Red Hat rubs be the wrong way... (Score:3, Interesting)
There is something about a Linux distributor telling me that I am limited as to how many clients I can install based on how much money I pay that just rubs be the wrong way. How can they do this and not go afoul of the GPL?
I have not used Red Hat for a number of years. Do they even have a free as in beer download of their client? If I pay am I not allowed to distribute the GPL'd product as I see fit?? Do they prevent redistribution by bundling in non-GPL stuff?
Like I said, it has been years since I used Red Hat so I really don't know what they're like now.
Screenshots, who cares? (Score:5, Interesting)
First thing I do to a shiny new Redhat install is:
perl -i -p -e s/id\:6\:in/id\:3\:in/
To disable X11 completely. You should to.

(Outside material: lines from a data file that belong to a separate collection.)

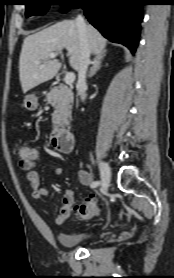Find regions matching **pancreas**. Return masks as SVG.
Wrapping results in <instances>:
<instances>
[{
    "label": "pancreas",
    "mask_w": 174,
    "mask_h": 278,
    "mask_svg": "<svg viewBox=\"0 0 174 278\" xmlns=\"http://www.w3.org/2000/svg\"><path fill=\"white\" fill-rule=\"evenodd\" d=\"M74 96L70 88L65 85L54 87L47 95L45 101L52 105L54 113L52 120L55 124H66L71 116V104Z\"/></svg>",
    "instance_id": "1"
}]
</instances>
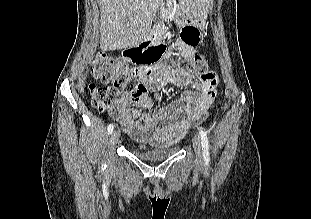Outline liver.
Masks as SVG:
<instances>
[{
    "label": "liver",
    "instance_id": "obj_1",
    "mask_svg": "<svg viewBox=\"0 0 311 219\" xmlns=\"http://www.w3.org/2000/svg\"><path fill=\"white\" fill-rule=\"evenodd\" d=\"M162 0H99L101 10L100 48L113 51L145 41ZM210 0H179L194 18L203 19Z\"/></svg>",
    "mask_w": 311,
    "mask_h": 219
}]
</instances>
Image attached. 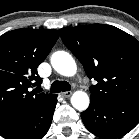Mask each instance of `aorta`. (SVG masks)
Masks as SVG:
<instances>
[{"label": "aorta", "mask_w": 139, "mask_h": 139, "mask_svg": "<svg viewBox=\"0 0 139 139\" xmlns=\"http://www.w3.org/2000/svg\"><path fill=\"white\" fill-rule=\"evenodd\" d=\"M51 65L55 71L66 77L75 75L77 71L75 60L65 51H57L53 53L51 56ZM89 103V97L83 91H76L71 96L72 106L79 111H85L88 108Z\"/></svg>", "instance_id": "aorta-1"}]
</instances>
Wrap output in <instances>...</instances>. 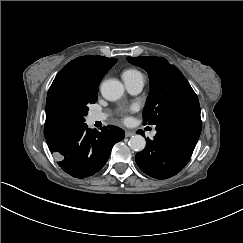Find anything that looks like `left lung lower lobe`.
Returning <instances> with one entry per match:
<instances>
[{
    "label": "left lung lower lobe",
    "instance_id": "0a47b994",
    "mask_svg": "<svg viewBox=\"0 0 243 243\" xmlns=\"http://www.w3.org/2000/svg\"><path fill=\"white\" fill-rule=\"evenodd\" d=\"M202 122L172 119L156 125L157 134L135 156L139 168L156 179H167L179 173L191 158L201 133Z\"/></svg>",
    "mask_w": 243,
    "mask_h": 243
}]
</instances>
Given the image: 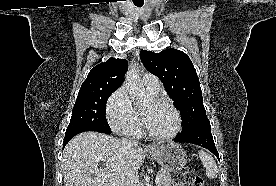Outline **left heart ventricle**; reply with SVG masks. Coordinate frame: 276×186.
<instances>
[{
  "label": "left heart ventricle",
  "mask_w": 276,
  "mask_h": 186,
  "mask_svg": "<svg viewBox=\"0 0 276 186\" xmlns=\"http://www.w3.org/2000/svg\"><path fill=\"white\" fill-rule=\"evenodd\" d=\"M150 130L156 134H170L177 126V117L167 105L155 104L151 100L141 109Z\"/></svg>",
  "instance_id": "b2bd125f"
}]
</instances>
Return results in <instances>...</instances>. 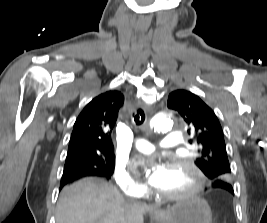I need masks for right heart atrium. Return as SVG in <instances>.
Here are the masks:
<instances>
[{
	"instance_id": "d8ad5b80",
	"label": "right heart atrium",
	"mask_w": 267,
	"mask_h": 223,
	"mask_svg": "<svg viewBox=\"0 0 267 223\" xmlns=\"http://www.w3.org/2000/svg\"><path fill=\"white\" fill-rule=\"evenodd\" d=\"M114 180L123 193L130 197H140L145 193V187L131 173L128 165L117 162L113 174Z\"/></svg>"
}]
</instances>
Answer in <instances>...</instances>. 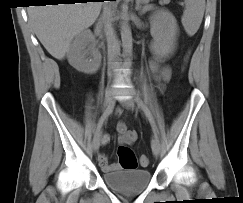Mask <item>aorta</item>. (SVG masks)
Wrapping results in <instances>:
<instances>
[{
    "instance_id": "1",
    "label": "aorta",
    "mask_w": 243,
    "mask_h": 203,
    "mask_svg": "<svg viewBox=\"0 0 243 203\" xmlns=\"http://www.w3.org/2000/svg\"><path fill=\"white\" fill-rule=\"evenodd\" d=\"M121 20L122 21H121L120 32H121L123 54L126 57L127 61L129 62L130 57L132 55V49H133L132 32L125 13H122Z\"/></svg>"
}]
</instances>
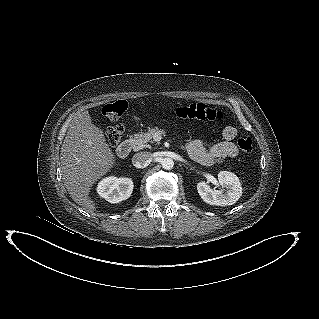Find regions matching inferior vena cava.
Wrapping results in <instances>:
<instances>
[{"label": "inferior vena cava", "instance_id": "inferior-vena-cava-1", "mask_svg": "<svg viewBox=\"0 0 319 319\" xmlns=\"http://www.w3.org/2000/svg\"><path fill=\"white\" fill-rule=\"evenodd\" d=\"M153 160V156L150 152L142 151L136 153L132 158V163L136 168L147 167Z\"/></svg>", "mask_w": 319, "mask_h": 319}]
</instances>
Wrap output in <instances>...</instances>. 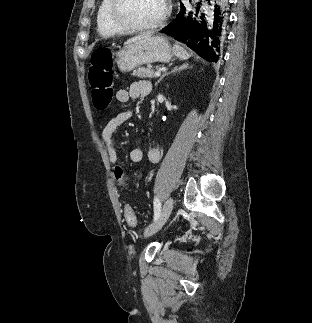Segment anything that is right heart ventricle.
Listing matches in <instances>:
<instances>
[{
    "instance_id": "e07e8e85",
    "label": "right heart ventricle",
    "mask_w": 312,
    "mask_h": 323,
    "mask_svg": "<svg viewBox=\"0 0 312 323\" xmlns=\"http://www.w3.org/2000/svg\"><path fill=\"white\" fill-rule=\"evenodd\" d=\"M115 7L112 1H97L94 11V20L98 33H117L123 29V22H117L114 18Z\"/></svg>"
}]
</instances>
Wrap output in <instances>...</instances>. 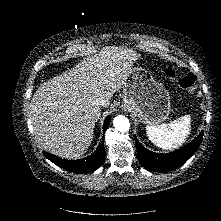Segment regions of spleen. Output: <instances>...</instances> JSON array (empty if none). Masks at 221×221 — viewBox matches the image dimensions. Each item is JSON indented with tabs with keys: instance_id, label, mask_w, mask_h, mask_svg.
<instances>
[{
	"instance_id": "spleen-1",
	"label": "spleen",
	"mask_w": 221,
	"mask_h": 221,
	"mask_svg": "<svg viewBox=\"0 0 221 221\" xmlns=\"http://www.w3.org/2000/svg\"><path fill=\"white\" fill-rule=\"evenodd\" d=\"M190 130V115L180 117L169 124L146 127L147 136L152 143L167 150L181 146L189 136Z\"/></svg>"
}]
</instances>
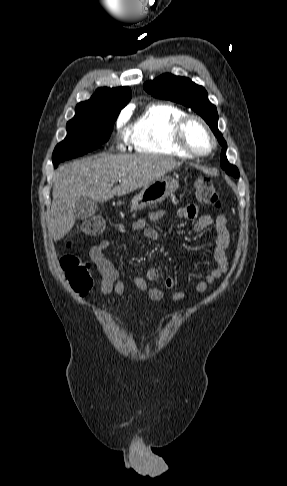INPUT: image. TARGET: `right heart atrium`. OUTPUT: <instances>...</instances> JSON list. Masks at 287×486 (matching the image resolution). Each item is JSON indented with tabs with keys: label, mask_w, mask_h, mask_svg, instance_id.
<instances>
[{
	"label": "right heart atrium",
	"mask_w": 287,
	"mask_h": 486,
	"mask_svg": "<svg viewBox=\"0 0 287 486\" xmlns=\"http://www.w3.org/2000/svg\"><path fill=\"white\" fill-rule=\"evenodd\" d=\"M126 121V116L124 114L120 115L119 118L116 121V125L118 128H121Z\"/></svg>",
	"instance_id": "1"
}]
</instances>
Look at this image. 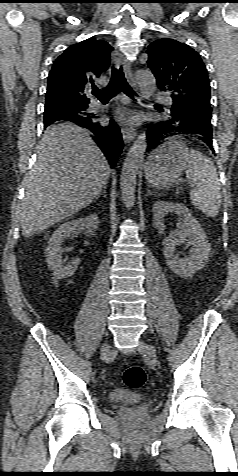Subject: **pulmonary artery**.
Returning <instances> with one entry per match:
<instances>
[{
    "mask_svg": "<svg viewBox=\"0 0 238 476\" xmlns=\"http://www.w3.org/2000/svg\"><path fill=\"white\" fill-rule=\"evenodd\" d=\"M155 98L158 99L159 101L167 104V105H172V103H173L171 97L166 96V95H162L160 93L156 94ZM101 109H102V106L99 103L94 102L93 104H91V110L92 111L97 112V111H100Z\"/></svg>",
    "mask_w": 238,
    "mask_h": 476,
    "instance_id": "pulmonary-artery-1",
    "label": "pulmonary artery"
}]
</instances>
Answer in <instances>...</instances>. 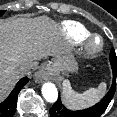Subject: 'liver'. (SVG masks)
Wrapping results in <instances>:
<instances>
[{"instance_id":"obj_1","label":"liver","mask_w":117,"mask_h":117,"mask_svg":"<svg viewBox=\"0 0 117 117\" xmlns=\"http://www.w3.org/2000/svg\"><path fill=\"white\" fill-rule=\"evenodd\" d=\"M68 51L58 25L48 17L1 20L0 102L24 75L21 66L36 67L38 60Z\"/></svg>"}]
</instances>
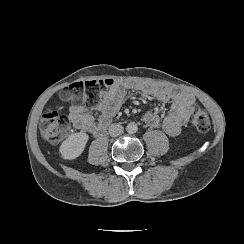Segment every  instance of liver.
I'll use <instances>...</instances> for the list:
<instances>
[{
  "mask_svg": "<svg viewBox=\"0 0 244 244\" xmlns=\"http://www.w3.org/2000/svg\"><path fill=\"white\" fill-rule=\"evenodd\" d=\"M53 112V105L49 104L44 111V118H48L49 114Z\"/></svg>",
  "mask_w": 244,
  "mask_h": 244,
  "instance_id": "obj_1",
  "label": "liver"
}]
</instances>
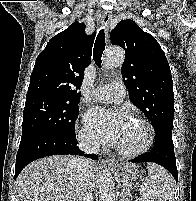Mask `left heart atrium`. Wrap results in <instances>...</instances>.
Masks as SVG:
<instances>
[{"mask_svg": "<svg viewBox=\"0 0 196 201\" xmlns=\"http://www.w3.org/2000/svg\"><path fill=\"white\" fill-rule=\"evenodd\" d=\"M85 121L99 140L116 145L129 125L130 117L124 111L92 108L87 112Z\"/></svg>", "mask_w": 196, "mask_h": 201, "instance_id": "1", "label": "left heart atrium"}]
</instances>
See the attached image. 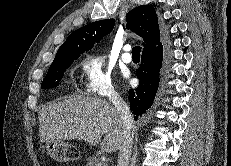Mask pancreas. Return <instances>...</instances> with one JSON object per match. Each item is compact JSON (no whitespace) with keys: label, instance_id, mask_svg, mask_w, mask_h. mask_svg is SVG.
Listing matches in <instances>:
<instances>
[{"label":"pancreas","instance_id":"pancreas-1","mask_svg":"<svg viewBox=\"0 0 231 166\" xmlns=\"http://www.w3.org/2000/svg\"><path fill=\"white\" fill-rule=\"evenodd\" d=\"M85 166H107V163L97 156H91L87 159Z\"/></svg>","mask_w":231,"mask_h":166}]
</instances>
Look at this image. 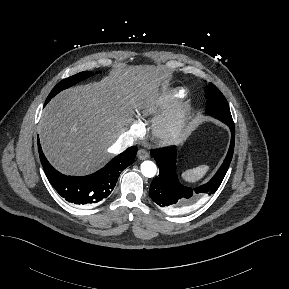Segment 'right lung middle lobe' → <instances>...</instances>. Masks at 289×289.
I'll list each match as a JSON object with an SVG mask.
<instances>
[{
	"label": "right lung middle lobe",
	"instance_id": "right-lung-middle-lobe-1",
	"mask_svg": "<svg viewBox=\"0 0 289 289\" xmlns=\"http://www.w3.org/2000/svg\"><path fill=\"white\" fill-rule=\"evenodd\" d=\"M92 72H80L76 75H73L69 78H66L64 80H62L61 82H59L50 92V94L48 95L45 104H47L56 94H58L60 91L75 85L76 83H78L81 80H84L90 76H92Z\"/></svg>",
	"mask_w": 289,
	"mask_h": 289
}]
</instances>
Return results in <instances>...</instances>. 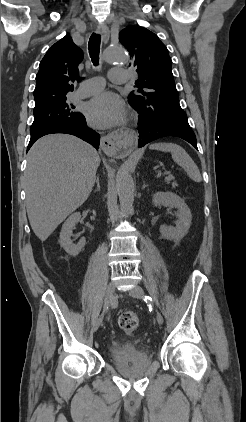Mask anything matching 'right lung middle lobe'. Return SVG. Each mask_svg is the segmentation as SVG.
I'll use <instances>...</instances> for the list:
<instances>
[{
	"instance_id": "right-lung-middle-lobe-1",
	"label": "right lung middle lobe",
	"mask_w": 246,
	"mask_h": 422,
	"mask_svg": "<svg viewBox=\"0 0 246 422\" xmlns=\"http://www.w3.org/2000/svg\"><path fill=\"white\" fill-rule=\"evenodd\" d=\"M66 99H61L44 107L34 109V121L31 125L30 132L51 124L72 122L79 119L82 114L74 111V106L68 105Z\"/></svg>"
}]
</instances>
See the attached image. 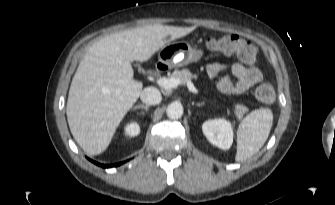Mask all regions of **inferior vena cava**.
Wrapping results in <instances>:
<instances>
[{"label": "inferior vena cava", "mask_w": 335, "mask_h": 205, "mask_svg": "<svg viewBox=\"0 0 335 205\" xmlns=\"http://www.w3.org/2000/svg\"><path fill=\"white\" fill-rule=\"evenodd\" d=\"M140 99L146 105H156L161 102L162 95L157 88L147 87L141 92Z\"/></svg>", "instance_id": "obj_1"}]
</instances>
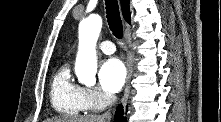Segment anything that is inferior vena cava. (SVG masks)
I'll list each match as a JSON object with an SVG mask.
<instances>
[{
  "mask_svg": "<svg viewBox=\"0 0 221 122\" xmlns=\"http://www.w3.org/2000/svg\"><path fill=\"white\" fill-rule=\"evenodd\" d=\"M110 102H112V103L116 102V97H115L114 95L110 96ZM109 111H110V110H109ZM109 111L105 112V113L102 114L101 116H102L103 118H106V119L109 118V117L111 116V114H110Z\"/></svg>",
  "mask_w": 221,
  "mask_h": 122,
  "instance_id": "inferior-vena-cava-1",
  "label": "inferior vena cava"
}]
</instances>
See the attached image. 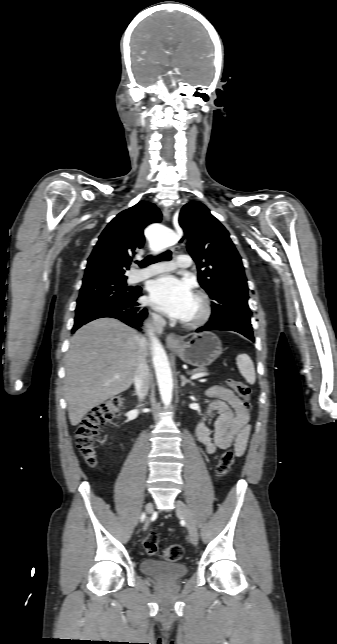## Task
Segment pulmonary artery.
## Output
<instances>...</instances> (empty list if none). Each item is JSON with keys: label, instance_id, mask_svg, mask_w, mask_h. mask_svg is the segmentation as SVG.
I'll return each instance as SVG.
<instances>
[{"label": "pulmonary artery", "instance_id": "pulmonary-artery-1", "mask_svg": "<svg viewBox=\"0 0 337 644\" xmlns=\"http://www.w3.org/2000/svg\"><path fill=\"white\" fill-rule=\"evenodd\" d=\"M191 265V257L186 254L178 255L175 262H162L149 266L146 269L134 271L130 279L132 282H138L148 277L170 271L176 267L187 268Z\"/></svg>", "mask_w": 337, "mask_h": 644}]
</instances>
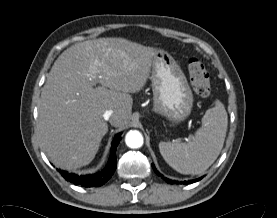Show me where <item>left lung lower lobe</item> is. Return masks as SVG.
<instances>
[{"label": "left lung lower lobe", "mask_w": 277, "mask_h": 218, "mask_svg": "<svg viewBox=\"0 0 277 218\" xmlns=\"http://www.w3.org/2000/svg\"><path fill=\"white\" fill-rule=\"evenodd\" d=\"M152 167H153V169H154V171H155L156 174L161 175V174L156 170L154 164H152ZM161 177L164 178L162 175H161ZM164 179L166 180V182L171 183V184L179 183L178 181H175V180H170V179H167V178H164ZM201 179H202V177H200V178H198V179H195V180L184 181V182H181V183H183V184H189V183H194V182H196V181H199V180H201Z\"/></svg>", "instance_id": "obj_1"}]
</instances>
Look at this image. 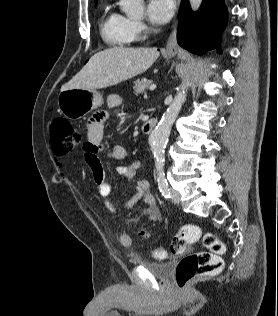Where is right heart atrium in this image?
Here are the masks:
<instances>
[{"label": "right heart atrium", "mask_w": 278, "mask_h": 316, "mask_svg": "<svg viewBox=\"0 0 278 316\" xmlns=\"http://www.w3.org/2000/svg\"><path fill=\"white\" fill-rule=\"evenodd\" d=\"M127 28L133 40L141 38L145 32V25L140 20L127 18Z\"/></svg>", "instance_id": "d8ad5b80"}]
</instances>
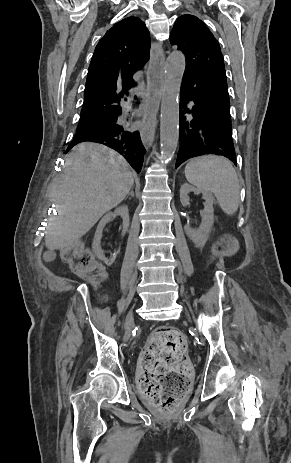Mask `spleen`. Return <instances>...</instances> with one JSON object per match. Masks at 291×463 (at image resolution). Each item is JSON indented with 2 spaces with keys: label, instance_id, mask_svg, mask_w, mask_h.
Masks as SVG:
<instances>
[{
  "label": "spleen",
  "instance_id": "1",
  "mask_svg": "<svg viewBox=\"0 0 291 463\" xmlns=\"http://www.w3.org/2000/svg\"><path fill=\"white\" fill-rule=\"evenodd\" d=\"M185 177L199 189L212 192L225 214L231 216L238 210L239 180L226 158L214 155L194 158L185 166Z\"/></svg>",
  "mask_w": 291,
  "mask_h": 463
}]
</instances>
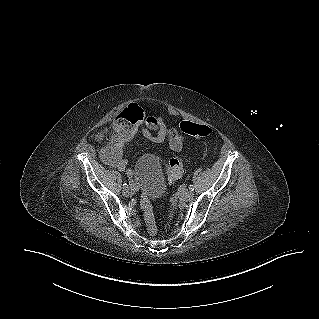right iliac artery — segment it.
<instances>
[{"label": "right iliac artery", "mask_w": 319, "mask_h": 319, "mask_svg": "<svg viewBox=\"0 0 319 319\" xmlns=\"http://www.w3.org/2000/svg\"><path fill=\"white\" fill-rule=\"evenodd\" d=\"M127 187H128L127 183H124L123 188H127Z\"/></svg>", "instance_id": "obj_1"}]
</instances>
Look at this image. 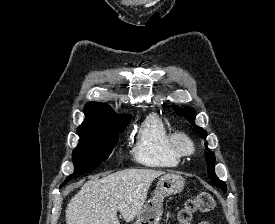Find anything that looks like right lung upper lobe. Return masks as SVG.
I'll return each instance as SVG.
<instances>
[{
	"mask_svg": "<svg viewBox=\"0 0 275 224\" xmlns=\"http://www.w3.org/2000/svg\"><path fill=\"white\" fill-rule=\"evenodd\" d=\"M85 115L86 119L79 128L108 126L130 121L129 116L118 115L106 104L96 102L85 105Z\"/></svg>",
	"mask_w": 275,
	"mask_h": 224,
	"instance_id": "obj_1",
	"label": "right lung upper lobe"
}]
</instances>
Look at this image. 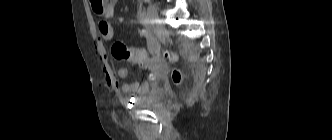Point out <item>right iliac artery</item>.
I'll return each mask as SVG.
<instances>
[{"instance_id": "82829eb1", "label": "right iliac artery", "mask_w": 332, "mask_h": 140, "mask_svg": "<svg viewBox=\"0 0 332 140\" xmlns=\"http://www.w3.org/2000/svg\"><path fill=\"white\" fill-rule=\"evenodd\" d=\"M139 19H140V22L145 25H148L150 23V20L145 12H140Z\"/></svg>"}]
</instances>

Let's look at it this way . . . (Score:5, Interesting)
You should never take a server to runlevel 5 unless it's been taken out of service for maintenance - and not even then! Just because a GUI may make you able to more quickly or more simply maintain your server doesn't mean that it's okay to run X on a server. GUI's tend to "dumb down" user tasks (that is their function, after all). GUI's have progressed over the last decade, but they still carry their penalties in system load, "dumb-down" factor and increased vulnerability to exploitation.
As for using RHEL as a desktop, I agree wholeheartedly. Everyone knows that Gnome under OpenSuSE 10.2 is the ultimate XGL desktop experience!
What about Fedora (Score:1, Interesting)
How easy is switching from one of the "legacy" Fedora editions (4,5) to the latest Redhat Enterprise or CentOS? Anyone has switched already?
I wonder if all the packages and their configurations would be upgraded correctly. I have been using Redhat/Fedora for quite a while, and never got any major problems.
'Switch to Debian/Ubuntu/other' is not accepted as an valid answer
Re:$349.99? (Score:5, Interesting)
Re:XGL? (Score:5, Interesting)
A stable platform that will continue receiving security updates until 2014.